On July 11, 2016, HÜRKUŞ became the first Turkish-made aircraft to receive a type certificate from Turkish aviation authorities — and subsequently the first to earn EASA validation, opening the door to European airworthiness recognition. Developed by TUSAŞ as an advanced turboprop trainer to replace aging Cessna T-41 and older trainers, HÜRKUŞ has logged approximately 3,200 flight hours across more than 1,500 sorties, establishing an operational record that underpins Turkey’s export pitch to international air forces.
Technical Specifications
| Specification | Value |
|---|---|
| Wingspan | 10.86 m |
| Length | 11.35 m |
| Height | 3.66 m |
| Max Takeoff Weight | 3,300 kg (7,275 lbs) |
| Engine | Pratt & Whitney PT6A-68T — 1,600 shp |
| Max Cruise Speed | 288 knots (533 km/h) |
| Service Ceiling | 39,270 ft (11,970 m) |
| Max Range | 589 nm (1,190 km) |
| G-Limits | +7 / -3 G |
Building the Training Pipeline
Modern air forces build pilot competency through a carefully sequenced pipeline. The jump from basic trainers to high-performance jet fighters is one of the most hazardous transitions in aviation — and it is where many training accidents occur. HÜRKUŞ is engineered to bridge that gap methodically: its PT6A-68T turboprop produces 1,600 shaft horsepower, enough to introduce trainees to turbine power management and high-performance handling before they step into a supersonic jet. The +7G structural limit trains the body and reflex systems for the physiological demands they will face in an F-16 or eventually a KAAN.
Safety systems match the airframe’s performance demands: Martin-Baker MK T16N ejection seats, an onboard oxygen generation system, an anti-G suit integration, and a flight simulator compatible with the same avionics architecture keep the training continuum consistent from simulator to aircraft and back.
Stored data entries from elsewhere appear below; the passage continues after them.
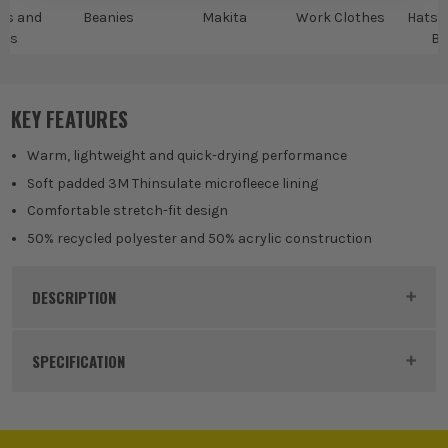
ps and
Beanies
Makita
Work Clothes
Hats,
ies
Be
KEY FEATURES
Warm, lightweight and quick-drying performance
Soft padded 3M Thinsulate microfleece lining
Comfortable stretch-fit design
50% recycled polyester and 50% acrylic construction
DESCRIPTION
Product Code:
MAKMK504M
SPECIFICATION
Colour
Black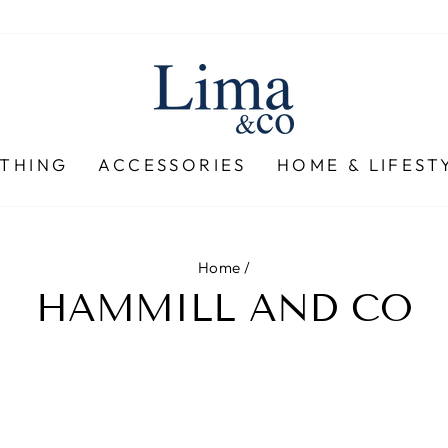
THING
ACCESSORIES
HOME & LIFEST
Home
/
HAMMILL AND CO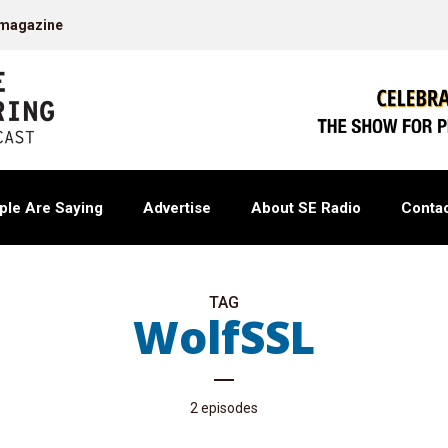
 magazine
ple Are Saying
Advertise
About SE Radio
Contac
TAG
WolfSSL
2 episodes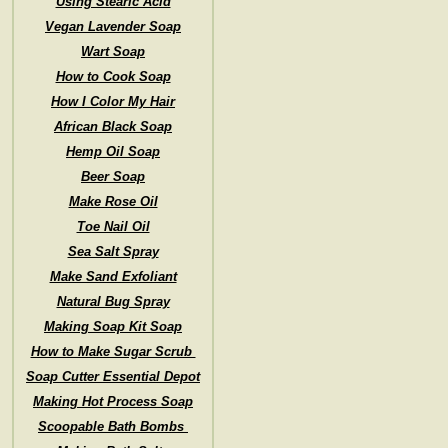
Using Stearic Acid
Vegan Lavender Soap
Wart Soap
How to Cook Soap
How I Color My Hair
African Black Soap
Hemp Oil Soap
Beer Soap
Make Rose Oil
Toe Nail Oil
Sea Salt Spray
Make Sand Exfoliant
Natural Bug Spray
Making Soap Kit Soap
How to Make Sugar Scrub
Soap Cutter Essential Depot
Making Hot Process Soap
Scoopable Bath Bombs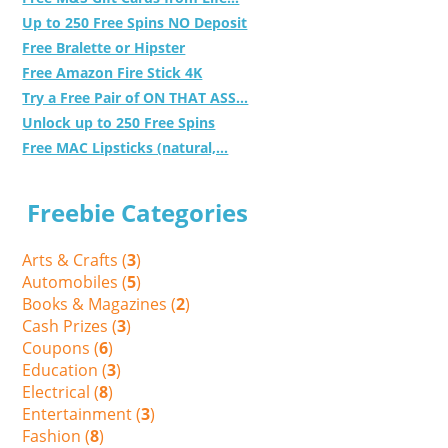
Up to 250 Free Spins NO Deposit
Free Bralette or Hipster
Free Amazon Fire Stick 4K
Try a Free Pair of ON THAT ASS...
Unlock up to 250 Free Spins
Free MAC Lipsticks (natural,...
Freebie Categories
Arts & Crafts (
3
)
Automobiles (
5
)
Books & Magazines (
2
)
Cash Prizes (
3
)
Coupons (
6
)
Education (
3
)
Electrical (
8
)
Entertainment (
3
)
Fashion (
8
)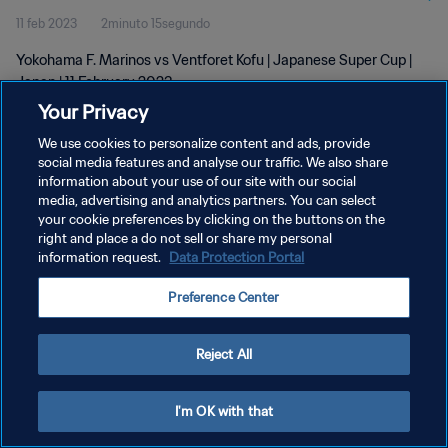
11 feb 2023
2minuto 15segundo
Yokohama F. Marinos vs Ventforet Kofu | Japanese Super Cup |
Japan | 11 February 2023
Your Privacy
We use cookies to personalize content and ads, provide
social media features and analyse our traffic. We also share
information about your use of our site with our social
media, advertising and analytics partners. You can select
POLÍTICA DE PRIVACIDAD
your cookie preferences by clicking on the buttons on the
right and place a do not sell or share my personal
TÉRMINOS DE SERVICIO
information request.
Data Protection Portal
AJUSTAR LA CONFIGURACIÓN DE LAS COOKIES
Preference Center
Copyright © 1994 - 2026 FIFA. Todos los derechos reservados.
Reject All
I'm OK with that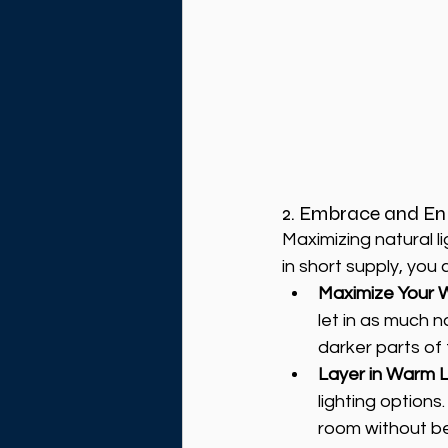
2. Embrace and En
Maximizing natural li
in short supply, you 
Maximize Your 
let in as much na
darker parts of 
Layer in Warm L
lighting options
room without b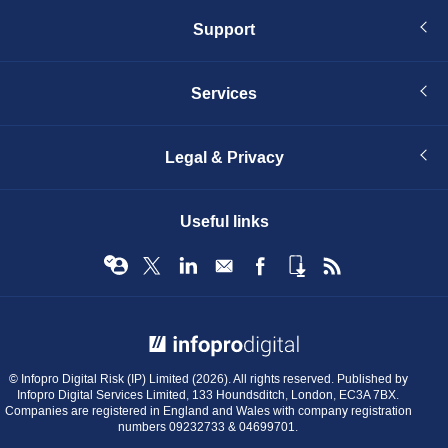
Support
Services
Legal & Privacy
Useful links
© Infopro Digital 2026
© Infopro Digital Risk (IP) Limited (2026). All rights reserved. Published by
Infopro Digital Services Limited, 133 Houndsditch, London, EC3A 7BX.
Companies are registered in England and Wales with company registration
numbers 09232733 & 04699701.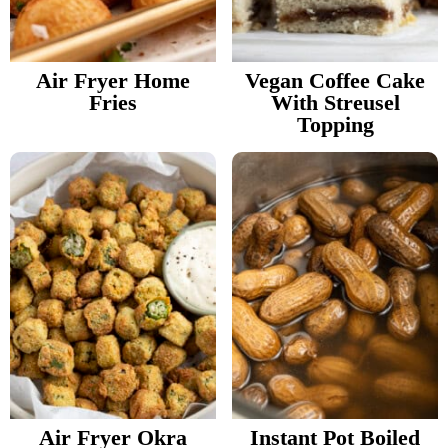
v
n
d
Food Blogger Resources
i
t
e
g
b
Air Fryer Home
Vegan Coffee Cake
Contact Me
Fries
With Streusel
a
a
Topping
t
r
i
o
n
Air Fryer Okra
Instant Pot Boiled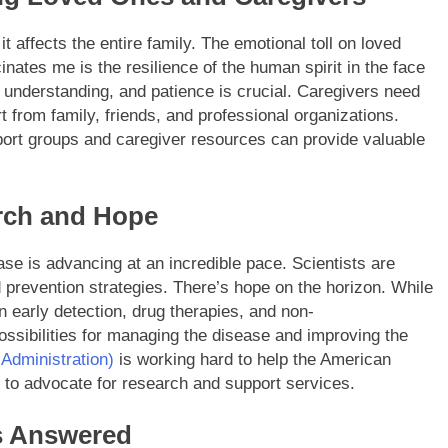
 it affects the entire family. The emotional toll on loved
ates me is the resilience of the human spirit in the face
 understanding, and patience is crucial. Caregivers need
t from family, friends, and professional organizations.
port groups and caregiver resources can provide valuable
arch and Hope
e is advancing at an incredible pace. Scientists are
 prevention strategies. There’s hope on the horizon. While
 early detection, drug therapies, and non-
ossibilities for managing the disease and improving the
Administration)
is working hard to help the American
e to advocate for research and support services.
s Answered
EASA Certification: Why It Matters for Export
Many of the countries Turkey is targeting for HÜRKUŞ exports require EASA-validated airworthiness certification as a baseline procurement requirement. Achieving that validation early in the programme’s life — rather than as an afterthought — removed a significant barrier to market entry. For nations shopping for a Tucano or PC-9 replacement, HÜRKUŞ can now sit alongside established European competitors with equivalent credentialing, at a price point that reflects Turkey’s cost advantages in manufacturing and programme management.
The Next Batch
A contract modification signed in May 2021 added 15 improved-specification airframes for delivery targeting 2025. The iterative nature of that contract structure reflects confidence on the customer side — not a one-and-done procurement but a rolling relationship between the Turkish Air Force and TUSAŞ that mirrors the kind of lifecycle partnership that defines mature defence-industrial relationships. HÜRKUŞ is not a programme that has peaked; it is a production line with a future.